**EXERCISE DIRECTIONS**
Any picture must be dropped, but each line of the data should be duplicated exactly.

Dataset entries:
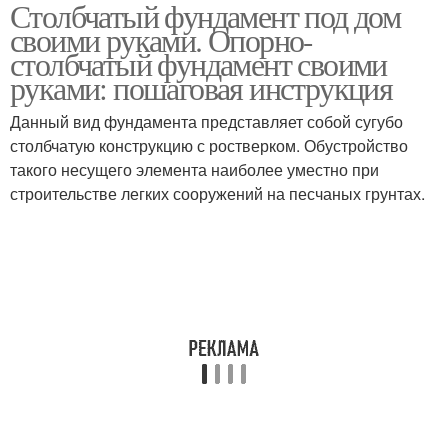
Столбчатый фундамент под дом
своими руками. Опорно-
столбчатый фундамент своими
руками: пошаговая инструкция
Данный вид фундамента представляет собой сугубо
столбчатую конструкцию с ростверком. Обустройство
такого несущего элемента наиболее уместно при
строительстве легких сооружений на песчаных грунтах.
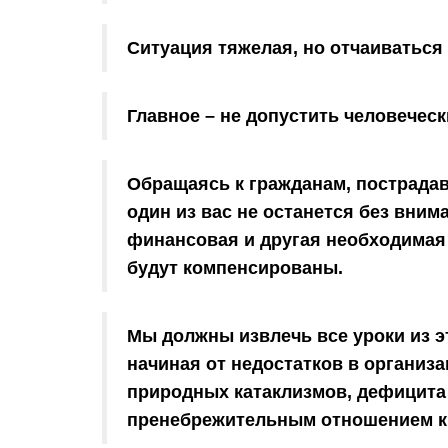
Ситуация тяжелая, но отчаиваться 
Главное – не допустить человеческ
Обращаясь к гражданам, пострадав
один из вас не останется без вним
финансовая и другая необходимая
будут компенсированы.
Мы должны извлечь все уроки из э
начиная от недостатков в органи
природных катаклизмов, дефицита
пренебрежительным отношением к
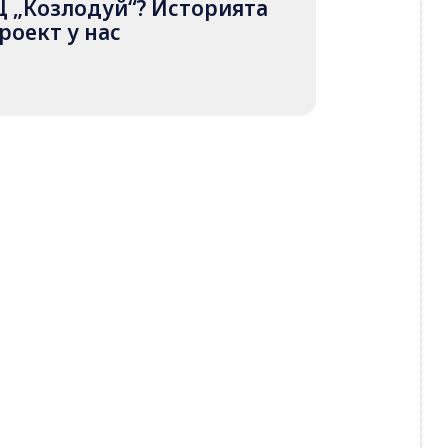
Ц „Козлодуй“? Историята
роект у нас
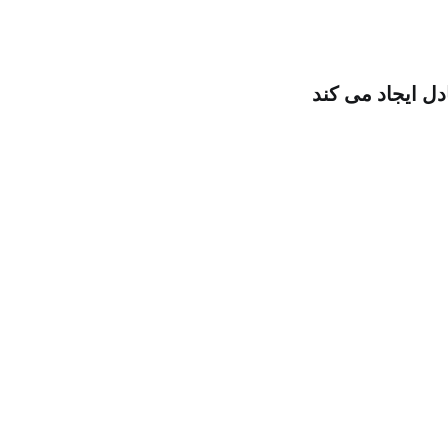
دل ایجاد می کند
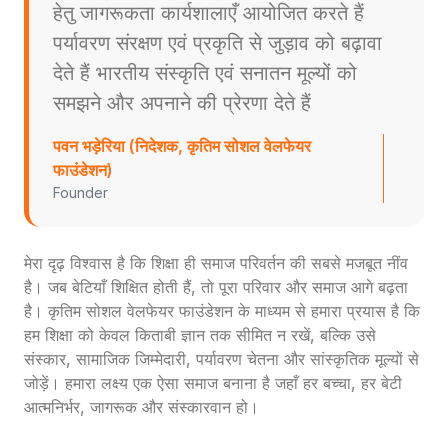
हेतु जागरूकता कार्यशालाएँ आयोजित करते हैं
पर्यावरण संरक्षण एवं प्रकृति से जुड़ाव को बढ़ावा
देते हैं भारतीय संस्कृति एवं सनातन मूल्यों को
समझने और अपनाने की प्रेरणा देते हैं
पवन भड़ेरिया (निदेशक, कृतिम सोशल वेलफेयर
फाउंडेशन)
Founder
मेरा दृढ़ विश्वास है कि शिक्षा ही समाज परिवर्तन की सबसे मजबूत नींव
है। जब बेटियाँ शिक्षित होती हैं, तो पूरा परिवार और समाज आगे बढ़ता
है। कृतिम सोशल वेलफेयर फाउंडेशन के माध्यम से हमारा प्रयास है कि
हम शिक्षा को केवल किताबी ज्ञान तक सीमित न रखें, बल्कि उसे
संस्कार, सामाजिक जिम्मेदारी, पर्यावरण चेतना और सांस्कृतिक मूल्यों से
जोड़ें। हमारा लक्ष्य एक ऐसा समाज बनाना है जहाँ हर बच्चा, हर बेटी
आत्मनिर्भर, जागरूक और संस्कारवान हो।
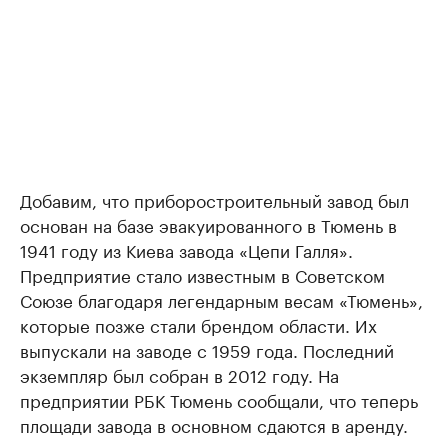
Добавим, что приборостроительный завод был
основан на базе эвакуированного в Тюмень в
1941 году из Киева завода «Цепи Галля».
Предприятие стало известным в Советском
Союзе благодаря легендарным весам «Тюмень»,
которые позже стали брендом области. Их
выпускали на заводе с 1959 года. Последний
экземпляр был собран в 2012 году. На
предприятии РБК Тюмень сообщали, что теперь
площади завода в основном сдаются в аренду.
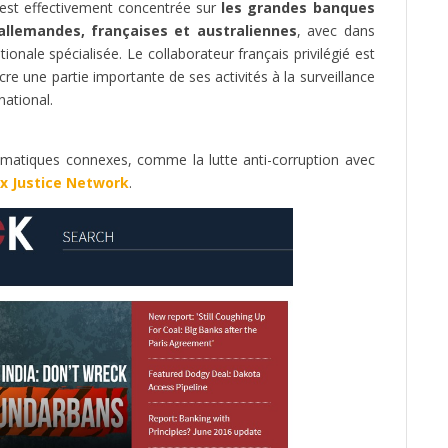
ck est effectivement concentrée sur
les grandes banques
allemandes, françaises et australiennes
, avec dans
ionale spécialisée. Le collaborateur français privilégié est
cre une partie importante de ses activités à la surveillance
national.
ématiques connexes, comme la lutte anti-corruption avec
x Justice Network
.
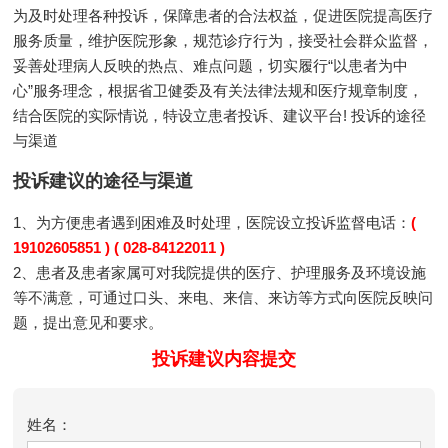
为及时处理各种投诉，保障患者的合法权益，促进医院提高医疗
服务质量，维护医院形象，规范诊疗行为，接受社会群众监督，
妥善处理病人反映的热点、难点问题，切实履行“以患者为中
心”服务理念，根据省卫健委及有关法律法规和医疗规章制度，
结合医院的实际情说，特设立患者投诉、建议平台! 投诉的途径
与渠道
投诉建议的途径与渠道
1、为方便患者遇到困难及时处理，医院设立投诉监督电话：
(
19102605851 ) ( 028-84122011 )
2、患者及患者家属可对我院提供的医疗、护理服务及环境设施
等不满意，可通过口头、来电、来信、来访等方式向医院反映问
题，提出意见和要求。
投诉建议内容提交
姓名：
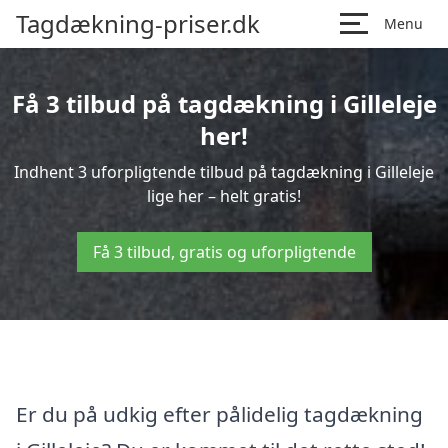
Tagdækning-priser.dk
Menu
Få 3 tilbud på tagdækning i Gilleleje
her!
Indhent 3 uforpligtende tilbud på tagdækning i Gilleleje
lige her – helt gratis!
Få 3 tilbud, gratis og uforpligtende
Er du på udkig efter pålidelig tagdækning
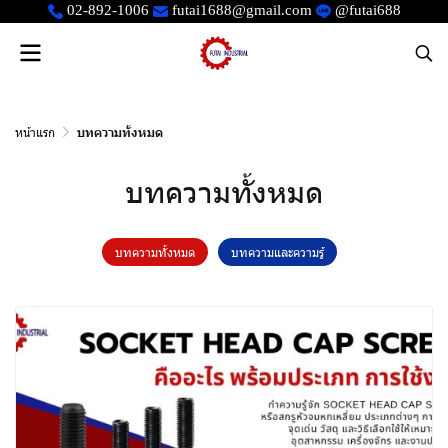
02-892-1006
futai1688@gmail.com
@futai688
หน้าแรก
บทความทั้งหมด
บทความทั้งหมด
บทความทั้งหมด
บทความและความรู้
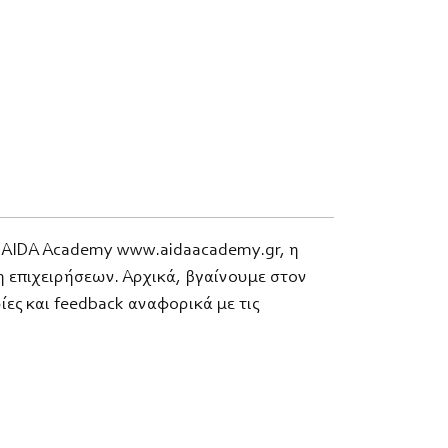
α, AIDA Academy www.aidaacademy.gr, η
η επιχειρήσεων. Αρχικά, βγαίνουμε στον
ς και feedback αναφορικά με τις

**OUTPUT**
Столбчатый фундамент под дом
своими руками. Опорно-
столбчатый фундамент своими
руками: пошаговая инструкция
Данный вид фундамента представляет собой сугубо
столбчатую конструкцию с ростверком. Обустройство
такого несущего элемента наиболее уместно при
строительстве легких сооружений на песчаных грунтах.
Ситуация тяжелая, но отчаиваться 
Главное – не допустить человеческ
Обращаясь к гражданам, пострадав
один из вас не останется без вним
финансовая и другая необходимая
будут компенсированы.
Мы должны извлечь все уроки из э
начиная от недостатков в органи
природных катаклизмов, дефицита
пренебрежительным отношением к
Ц „Козлодуй“? Историята
роект у нас
دل ایجاد می کند
हेतु जागरूकता कार्यशालाएँ आयोजित करते हैं
पर्यावरण संरक्षण एवं प्रकृति से जुड़ाव को बढ़ावा
देते हैं भारतीय संस्कृति एवं सनातन मूल्यों को
समझने और अपनाने की प्रेरणा देते हैं
पवन भड़ेरिया (निदेशक, कृतिम सोशल वेलफेयर
फाउंडेशन)
Founder
मेरा दृढ़ विश्वास है कि शिक्षा ही समाज परिवर्तन की सबसे मजबूत नींव
है। जब बेटियाँ शिक्षित होती हैं, तो पूरा परिवार और समाज आगे बढ़ता
है। कृतिम सोशल वेलफेयर फाउंडेशन के माध्यम से हमारा प्रयास है कि
हम शिक्षा को केवल किताबी ज्ञान तक सीमित न रखें, बल्कि उसे
संस्कार, सामाजिक जिम्मेदारी, पर्यावरण चेतना और सांस्कृतिक मूल्यों से
जोड़ें। हमारा लक्ष्य एक ऐसा समाज बनाना है जहाँ हर बच्चा, हर बेटी
आत्मनिर्भर, जागरूक और संस्कारवान हो।
Добавим, что приборостроительный завод был
основан на базе эвакуированного в Тюмень в
1941 году из Киева завода «Цепи Галля».
Предприятие стало известным в Советском
Союзе благодаря легендарным весам «Тюмень»,
которые позже стали брендом области. Их
выпускали на заводе с 1959 года. Последний
экземпляр был собран в 2012 году. На
предприятии РБК Тюмень сообщали, что теперь
площади завода в основном сдаются в аренду.
ck est effectivement concentrée sur
les grandes banques
allemandes, françaises et australiennes
, avec dans
ionale spécialisée. Le collaborateur français privilégié est
cre une partie importante de ses activités à la surveillance
national.
ématiques connexes, comme la lutte anti-corruption avec
x Justice Network
.
为及时处理各种投诉，保障患者的合法权益，促进医院提高医疗
服务质量，维护医院形象，规范诊疗行为，接受社会群众监督，
妥善处理病人反映的热点、难点问题，切实履行“以患者为中
心”服务理念，根据省卫健委及有关法律法规和医疗规章制度，
结合医院的实际情说，特设立患者投诉、建议平台! 投诉的途径
与渠道
投诉建议的途径与渠道
1、为方便患者遇到困难及时处理，医院设立投诉监督电话：
(
19102605851 ) ( 028-84122011 )
2、患者及患者家属可对我院提供的医疗、护理服务及环境设施
等不满意，可通过口头、来电、来信、来访等方式向医院反映问
题，提出意见和要求。
投诉建议内容提交
姓名：
Tagdækning-priser.dk
Menu
Få 3 tilbud på tagdækning i Gilleleje
her!
Indhent 3 uforpligtende tilbud på tagdækning i Gilleleje
lige her – helt gratis!
Få 3 tilbud, gratis og uforpligtende
Er du på udkig efter pålidelig tagdækning
02-892-1006
futai1688@gmail.com
@futai688
หน้าแรก
บทความทั้งหมด
บทความทั้งหมด
บทความทั้งหมด
บทความและความรู้
α, AIDA Academy www.aidaacademy.gr, η
η επιχειρήσεων. Αρχικά, βγαίνουμε στον
ς και feedback αναφορικά με τις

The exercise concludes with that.